In addition to building independent platforms hosting or streaming content, the increasing customer attention has led to startups focusing on building aiding services like video streaming management, post production services, fan experience building, building review portals, merchandises, communities and much more. The shift in momentum has made it easier for small startups dealing with fresher talent and the lack of support from the mainstream entertainment  industry  to emerge successful. The rise in the number of indie video content making it big is good evidence.

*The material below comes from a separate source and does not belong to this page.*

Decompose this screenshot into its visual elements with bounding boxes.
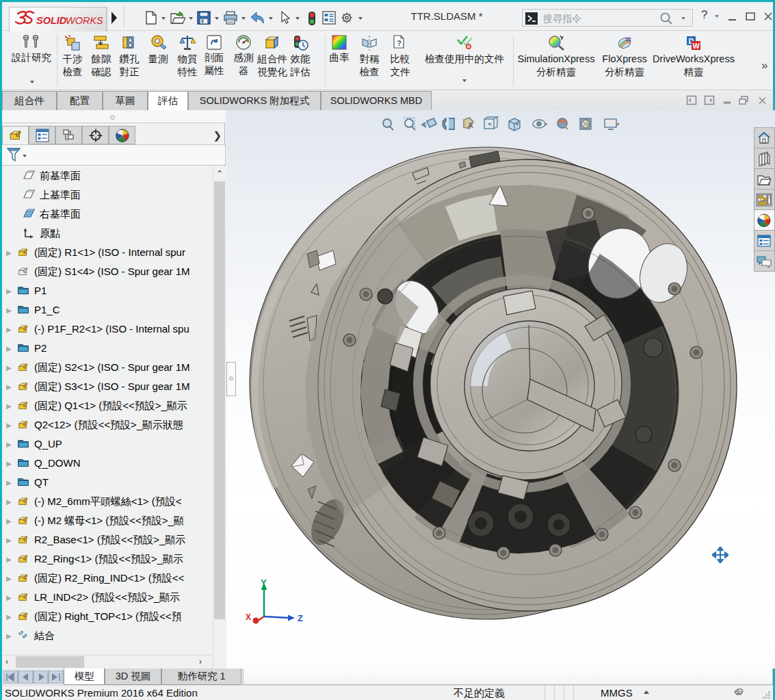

As of today, trends point towards direct-to-digital and subscription models to emerge as substantially successful in the future. Further on, the fact that viewing experiences are beyond numbers has settled in and therefore, the quality of content has been given a front seat. With fresh ideas emerging from the startup ecosystem, the trends we are seeing now will forever change the future of video. Some major developments are expected to shape the future of the video market in India: an out-and-out explosion of content, including original, regional, and niche material; value chain integration, with OTT players dabbling into content production; tech-enabled personalisation and recommendation algorithm sophistication; a push for monetisation; user engagement via social features; and tighter scrutiny and content moderation. The market is clearly not in a “winner takes it all” space, there is a lot to be accomplished and that too at a large scale and more so, investors are privy to this. For startups, with sound teams and a knack for eyeing the opportunities in this accelerating environment, success is not too far. 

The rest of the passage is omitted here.